Earlier we downloaded zip files for the US congressional districts. In order to access the shapefiles, we can automate a zip file extraction with some code.
# Task 4: Automate Zip File Extraction
# the following code writes a function that can read any zip file and extract the shapefile within
read_shp_from_zip <- function(zip_file) {
temp_dir <- tempdir() # Create a temporary directory
zip_contents <- unzip(zip_file, exdir = temp_dir) # Unzip the contents and
shp_file <- zip_contents[grepl("\\.shp$", zip_contents)] # filter for .shp files
sf_object <- read_sf(shp_file) # Read the .shp file into an sf object
return(sf_object) # Return the sf object
}
To get a better idea of what can be done with the shapefiles, a chloropleth visualization of the electoral college results for the 2000 presidential election will be created.
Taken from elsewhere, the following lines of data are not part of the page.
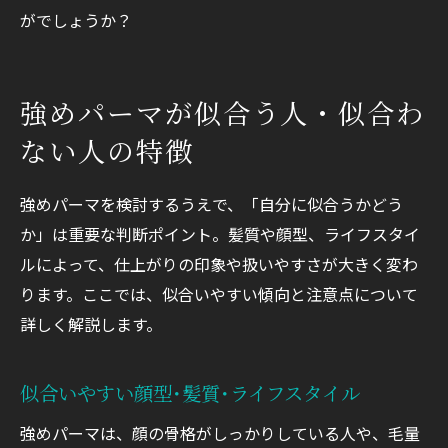
がでしょうか？
強めパーマが似合う人・似合わ
ない人の特徴
強めパーマを検討するうえで、「自分に似合うかどう
か」は重要な判断ポイント。髪質や顔型、ライフスタイ
ルによって、仕上がりの印象や扱いやすさが大きく変わ
ります。ここでは、似合いやすい傾向と注意点について
詳しく解説します。
似合いやすい顔型･髪質･ライフスタイル
強めパーマは、顔の骨格がしっかりしている人や、毛量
zip_file <- "districts106.zip" # district 106 corresponds to when the 2000 elections took place
shapefile_us <- read_shp_from_zip(zip_file)
# Task 5: Choropleth Visualization of 2000 Electoral College Results
# find election results in each state
winner_2000_election <- presidential_vote_count |>
filter(year == 2000) |> # 2000 election
group_by(state, party_simplified) |> # I want to find the total votes by state and party
summarize(total_votes = sum(candidatevotes), .groups = "drop") |> # sum the votes across all districts
group_by(state) |> # group by state to find the top candidate in each state
slice_max(total_votes, n = 1) |>
ungroup() |>
select(state, party_simplified) |> # don't care for the amount of votes, just the winner
rename(winning_party = party_simplified) # rename for convention, will use to fill the choropleth
# join the shape file to election results
shapefile_us_2000 <- shapefile_us |>
mutate(STATENAME = toupper(trimws(STATENAME))) |> # need to match the characters from both tables to join correctly
left_join(
winner_2000_election,
join_by(STATENAME == state)
)
# create Choropleth of contiguous US first
contiguous_us <- ggplot(shapefile_us_2000,
aes(
geometry = geometry,
fill = winning_party
),
color = "black"
) +
geom_sf() +
scale_fill_manual(values = c("DEMOCRAT" = "skyblue3", "REPUBLICAN" = "firebrick1")) +
theme_minimal() +
labs(
title = "Presidential Election State Results 2000",
subtitle = "Choropleth Map of U.S. Districts",
fill = "Winning Party"
) +
theme(legend.position = "bottom") +
coord_sf(xlim = c(-130, -60), ylim = c(20, 50), expand = FALSE)
# Alaska inset
alaska_sf <- shapefile_us_2000[shapefile_us_2000$STATENAME == "ALASKA", ] # pull Alaska sf info to plot individually
inset_alaska <- ggplot(alaska_sf,
aes(
geometry = geometry,
fill = winning_party
),
color = "black"
) +
geom_sf() +
scale_fill_manual(values = c("DEMOCRAT" = "skyblue3", "REPUBLICAN" = "firebrick1")) +
theme_void() +
theme(legend.position = "none") + # will display legend on the contiguous plot
coord_sf(xlim = c(-180, -140), ylim = c(50, 72), expand = FALSE)
# Hawaii inset
hawaii_sf <- shapefile_us_2000[shapefile_us_2000$STATENAME == "HAWAII", ] # pull Hawaii sf info to plot individually
inset_hawaii <- ggplot(hawaii_sf,
aes(
geometry = geometry,
fill = winning_party
),
color = "black"
) +
geom_sf() +
scale_fill_manual(values = c("DEMOCRAT" = "skyblue3", "REPUBLICAN" = "firebrick1")) +
theme_void() +
theme(legend.position = "none") + # will display legend on the contiguous plot
coord_sf(xlim = c(-161, -154), ylim = c(18, 23), expand = FALSE)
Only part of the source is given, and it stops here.